Overview
Tokenization, or Format-Preserving Encryption (FPE), substitutes select sensitive data elements such as PANs, PHI, and PII with a surrogate value—called a token—which uses the same format as the original dataset but holds no real value in the event of a breach.
Fortanix tokenization solution masks your sensitive data without interfering with Business Intelligence or Analytics tools and helps organizations securely share select data sets while complying with privacy and security regulations.
Fortanix Solution
Fortanix Data Security Manager enables simple and efficient tokenization workflows with a cloud-scale architecture for better and faster performance. A single unified platform for secure key management and cryptography services including cloud key management, secret management, and much more to protect sensitive data in hybrid and multi-cloud environments.
The built-in encryption, key management, and tokenization services support a comprehensive set of interfaces such as REST APIs, PKCS11, CNG, JCE, KMIP, and others.

Benefits
Granular Data Access Control
The combination of Format-Preserving Tokenization (FPE) and Role-Based Access Control (RBAC) strengthens the protection of sensitive data. With Fortanix as a centralized platform, authorized identities such as applications and users get a unified workflow to authenticate, query and tokenize data, regardless of the app’s or user’s location.
Safe Data Sharing
Fortanix offers vault-less tokenization that’s more secure and simpler to manage. The platform provides FIPS 140-2 Level 3 compliant HSMs to protect the keys for tokenized data—eliminating the need for a centralized token database.

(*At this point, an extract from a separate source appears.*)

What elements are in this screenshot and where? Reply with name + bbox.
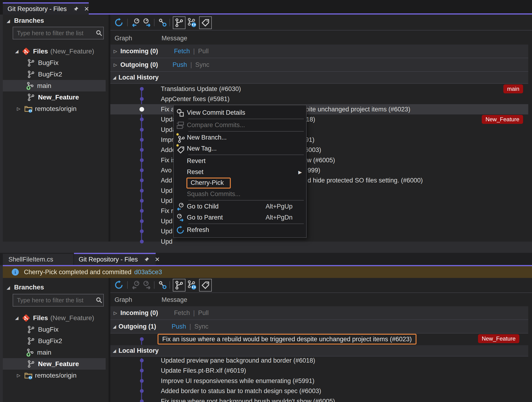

In addition, organizations can more safely expose select data sets to 3rd parties or developers for data analytics, or with support staff to verify end-customer identities, for example.
Simplified Regulatory Compliance
Application developers can access the Fortanix platform from any location to dynamically mask sensitive data like credit card or social security numbers to achieve PCI-DSS compliance and add an additional layer of security. Similarly, developers can apply HIPAA regulations by substituting electronically protected health information (ePHI) and non-public personal information (NPPI) with a tokenized value.
The Fortanix Difference

Vaultless Tokenization
Vaultless Tokenization is more secure. Fortanix Vaultless Tokenization uses a FIPS 140-2 Level 3 compliant HSM to tokenize data. There is no centralized token database required.
Advanced Data Masking
A user can choose to dynamically mask an entire field of tokenized data or part of the field based on users or group.